Return trimmed variance.

Compute the variance after trimming data of its smallest and largest quantiles.

Parameters

x (ndarray) – Data whose trimmed variance to compute.
trim (float) – Fraction of data to trim at each end. (default: 0.125).
axis (int) – Dimension along which to compute variance. (default: 0).

Returns

Trimmed variances.

Return type

ndarray

pydeseq2.utils.wald_test(design_matrix, disp, lfc, mu, ridge_factor, idx=- 1)

Run Wald test for differential expression.

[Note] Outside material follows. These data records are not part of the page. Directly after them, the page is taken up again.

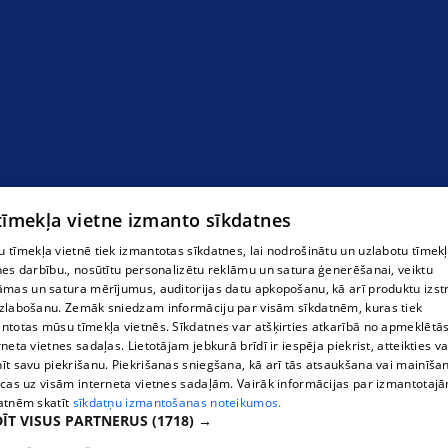
 tīmekļa vietne izmanto sīkdatnes
 tīmekļa vietnē tiek izmantotas sīkdatnes, lai nodrošinātu un uzlabotu tīmek
nes darbību., nosūtītu personalizētu reklāmu un satura ģenerēšanai, veiktu
āmas un satura mērījumus, auditorijas datu apkopošanu, kā arī produktu izst
zlabošanu. Zemāk sniedzam informāciju par visām sīkdatnēm, kuras tiek
ntotas mūsu tīmekļa vietnēs. Sīkdatnes var atšķirties atkarībā no apmeklētā
rneta vietnes sadaļas. Lietotājam jebkurā brīdī ir iespēja piekrist, atteikties va
īt savu piekrišanu. Piekrišanas sniegšana, kā arī tās atsaukšana vai mainīša
ecas uz visām interneta vietnes sadaļām. Vairāk informācijas par izmantotaj
atnēm skatīt
sīkdatņu izmantošanas noteikumos.
ĪT VISUS PARTNERUS
(1718) →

Computes Wald statistics, standard error and p-values from dispersion and LFC estimates.

Parameters

design_matrix (ndarray) – Design matrix.
disp (float) – Dispersion estimate.
lfc (float) – Log-fold change estimate (in natural log scale).
mu (float) – Mean estimation for the NB model.
ridge_factor (ndarray) – Regularization factors.
idx (int) – Index of design factor (in design matrix). (default: -1).

Returns

wald_p_value (float) – Estimated p-value.
wald_statistic (float) – Wald statistic.
wald_se (float) – Standard error of the Wald statistic.